[WHAT IS REQUIRED]:
Find the line that contains "ndryshme brenda arteve, siç" in the entries below. Output it and each later line exactly, and nothing else.

[INPUT DATA]:
::::::
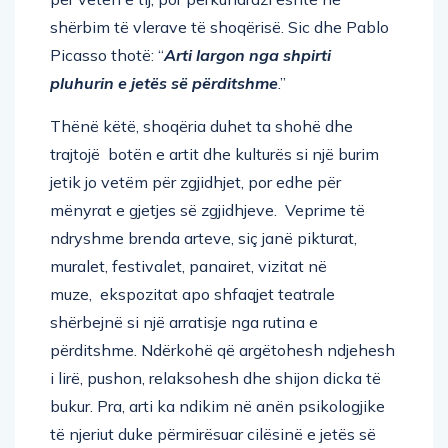
shërbim të vlerave të shoqërisë. Sic dhe Pablo
Picasso thotë: “
Arti largon nga shpirti
pluhurin e jetës së përditshme
.”
Thënë këtë, shoqëria duhet ta shohë dhe
trajtojë botën e artit dhe kulturës si një burim
jetik jo vetëm për zgjidhjet, por edhe për
mënyrat e gjetjes së zgjidhjeve. Veprime të
ndryshme brenda arteve, siç janë pikturat,
muralet, festivalet, panairet, vizitat në
muze, ekspozitat apo shfaqjet teatrale
shërbejnë si një arratisje nga rutina e
përditshme. Ndërkohë që argëtohesh ndjehesh
i lirë, pushon, relaksohesh dhe shijon dicka të
bukur. Pra, arti ka ndikim në anën psikologjike
të njeriut duke përmirësuar cilësinë e jetës së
::::::
[ANSWER SECTION]:
ndryshme brenda arteve, siç janë pikturat,
muralet, festivalet, panairet, vizitat në
muze, ekspozitat apo shfaqjet teatrale
shërbejnë si një arratisje nga rutina e
përditshme. Ndërkohë që argëtohesh ndjehesh
i lirë, pushon, relaksohesh dhe shijon dicka të
bukur. Pra, arti ka ndikim në anën psikologjike
të njeriut duke përmirësuar cilësinë e jetës së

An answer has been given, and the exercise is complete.